Ob eine solche Studie überhaupt sinnvoll ist, soll hier nicht hinterfragt werden.
Legt man das Verhalten des deutschen Normalbürgers zugrunde – und davon gibt es rd. 68 Millionen über 18 Jahren – , kann getrost davon ausgegangen werden, dass es zu keiner nachhaltigen Beeinträchtigung seines Streben nach einer bezahlten Beschäftigung kommen wird; das mag in der Bundeshauptstadt anders sein. Gleichzeitig ist davon auszugehen, dass das bedingungslose Grundeinkommen zu fast 100 Prozent in Haus und Hof und Konsum fließen wird. So gesehen ist die Senkung der Mehrwertsteuer in Analogie nichts anderes als eine zeitliche Mini-Erhöhung des Grundeinkommens für alle.
Schlussfolgerung: Ein bindungsloses und bedingungsloses Grundeinkommen für alle ist absolut systemwidrig und kontraproduktiv: Die Einen brachen es nicht, den Anderen fließen ohnehin staatliche Subsidien zu, und den Grenzleistern nimmt es allenfalls die Motivation zur Leistung. Das kann die Gesellschaft nicht wollen.
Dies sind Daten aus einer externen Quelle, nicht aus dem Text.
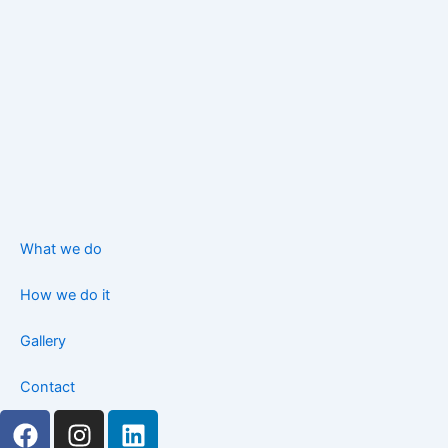
What we do
How we do it
Gallery
Contact
F
I
L
a
n
i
In einer florierenden Volkswirtschaft wie der deutschen sollte eine solche Idee in die Ablage wandern! Für den nicht florierenden Teil der Gesellschaft gibt es effizientere Möglichkeiten der Kaufkraft- und Existenzsicherung! So wie es heute schon praktiziert wird.
Der deutschen Sozialpolitik ist es seit Bismarck bis heute über alle Parteigrenzen hinweg immer wieder gelungen, jeden mitzunehmen, wenn er bedürftig geworden und in Not geraten ist. Für leistungslose Änderungen besteht kein Bedarf!